**DATA TO USE**.
________________________

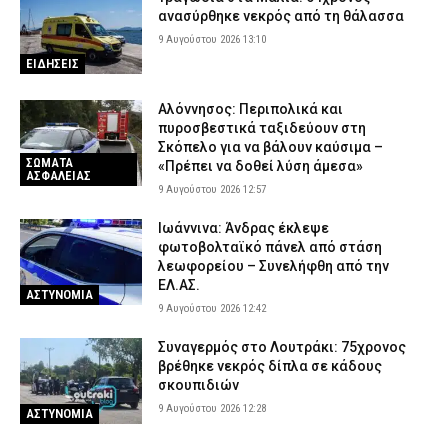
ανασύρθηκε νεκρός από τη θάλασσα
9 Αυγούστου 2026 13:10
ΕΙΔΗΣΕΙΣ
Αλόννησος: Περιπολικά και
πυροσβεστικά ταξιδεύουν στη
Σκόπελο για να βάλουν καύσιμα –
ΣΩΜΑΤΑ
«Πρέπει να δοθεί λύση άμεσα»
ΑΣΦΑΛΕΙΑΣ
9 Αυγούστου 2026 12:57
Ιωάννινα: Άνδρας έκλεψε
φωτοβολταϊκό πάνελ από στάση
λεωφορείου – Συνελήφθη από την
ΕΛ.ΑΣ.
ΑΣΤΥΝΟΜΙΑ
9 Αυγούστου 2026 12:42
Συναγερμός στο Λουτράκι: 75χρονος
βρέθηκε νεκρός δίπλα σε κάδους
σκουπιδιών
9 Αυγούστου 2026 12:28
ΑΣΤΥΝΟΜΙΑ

________________________

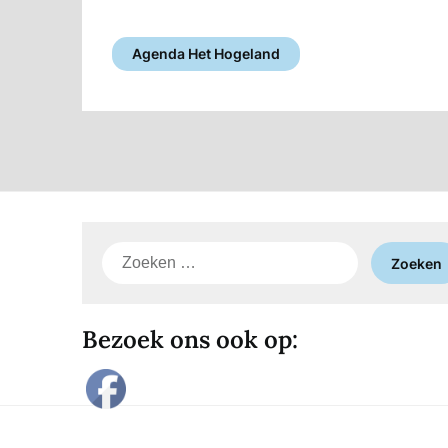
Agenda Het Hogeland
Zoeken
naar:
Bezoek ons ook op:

________________________

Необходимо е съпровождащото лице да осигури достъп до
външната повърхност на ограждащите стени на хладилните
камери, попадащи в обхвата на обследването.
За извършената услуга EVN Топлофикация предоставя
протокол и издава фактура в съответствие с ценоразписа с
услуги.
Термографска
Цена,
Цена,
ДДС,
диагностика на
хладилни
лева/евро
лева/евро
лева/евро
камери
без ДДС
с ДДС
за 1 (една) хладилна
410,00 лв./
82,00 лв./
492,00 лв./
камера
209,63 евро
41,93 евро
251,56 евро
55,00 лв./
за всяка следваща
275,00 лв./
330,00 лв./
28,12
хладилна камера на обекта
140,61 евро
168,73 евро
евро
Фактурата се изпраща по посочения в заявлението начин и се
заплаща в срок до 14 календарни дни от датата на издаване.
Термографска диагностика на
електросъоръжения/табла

________________________

**WHAT THE EXERCISE ASKS**. Keeping every character as it is, restate the lines above that run from the line with "168,73 евро" through the line with "електросъоръжения/табла", both included, and nothing else.

**RESULT OF THE TASK**.
168,73 евро
евро
Фактурата се изпраща по посочения в заявлението начин и се
заплаща в срок до 14 календарни дни от датата на издаване.
Термографска диагностика на
електросъоръжения/табла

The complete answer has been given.